#' Interactively provide translations for a package's messages
#'
#' @description
#' This function handles the "grunt work" of building and updating translation
#' libraries. In addition to providing a friendly interface for supplying
#' translations, some internal logic is built to help make your package more
#' translation-friendly.
#'
#' To get started, the package developer should run `translate_package()` on
#' your package's source to produce a template `.pot` file (or files, if your
#' package has both R and C/C++ messages to translated), e.g.
#'
#' To add translations in your desired language, include the target language:
#' in the `translate_package(languages = "es")` call.
#'
#' @section Phases:
#' `translate_package()` goes through roughly three "phases" of translation.
#'
#' 1. Setup -- `dir` is checked for existing translations
#' (toggling between "update" and "new" modes), and R files are parsed and
#' combed for user-facing messages.
#'
#' 2. Diagnostics: see the Diagnostics section below.

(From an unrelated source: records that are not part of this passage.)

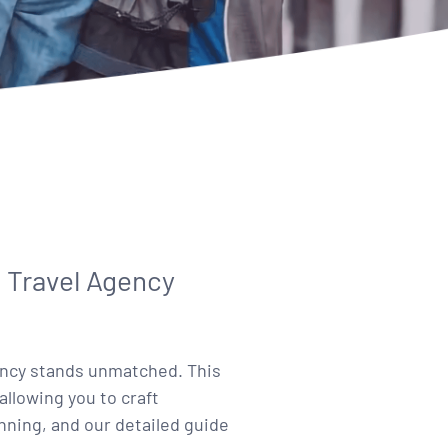
 Travel Agency
gency stands unmatched. This
allowing you to craft
ning, and our detailed guide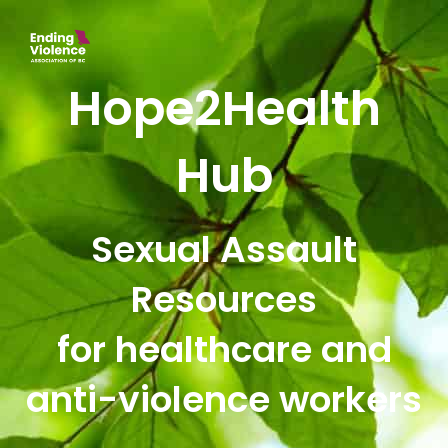
Hope2Health
Hub
Sexual Assault
Resources
for healthcare and
anti-violence workers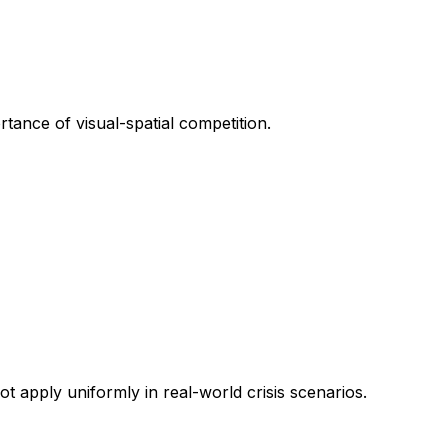
rtance of visual-spatial competition.
t apply uniformly in real-world crisis scenarios.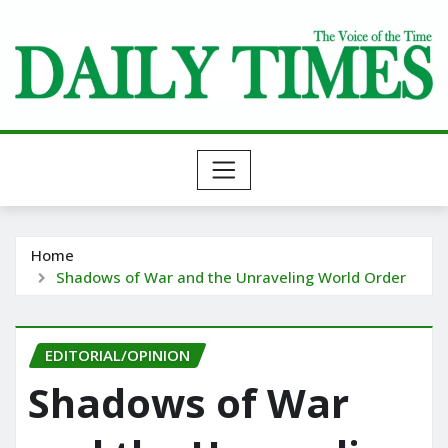
Skip
to
content
Home
Shadows of War and the Unraveling World Order
EDITORIAL/OPINION
Shadows of War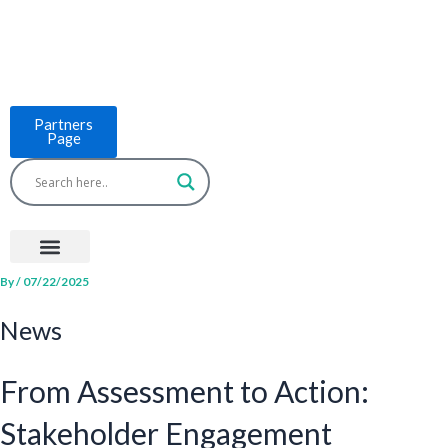
Skip
to
content
Partners
Page
Menu
Project Countries
LCB Tools
ASEAN BUILT
News & Events
By
/
07/22/2025
News
From Assessment to Action:
Stakeholder Engagement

Any
#' diagnostic detecting "unhealthy" messages will result in a yes/no prompt to
#' exit translation to address the issues before continuing.
#'
#' 3. Translation. All of the messages found in phase one are iterated over --
#' the user is shown a message in English and prompted for the translation
#' in the target language. This process is repeated for each domain
#' in `languages`.
#'
#' An attempt is made to provide hints for some translations that require
#' special care (e.g. that have escape sequences or use templates). For
#' templated messages (e.g., that use `%s`), the user-provided message
#' must match the templates of the English message. The templates *don't*
#' have to be in the same order -- R understands template reordering, e.g.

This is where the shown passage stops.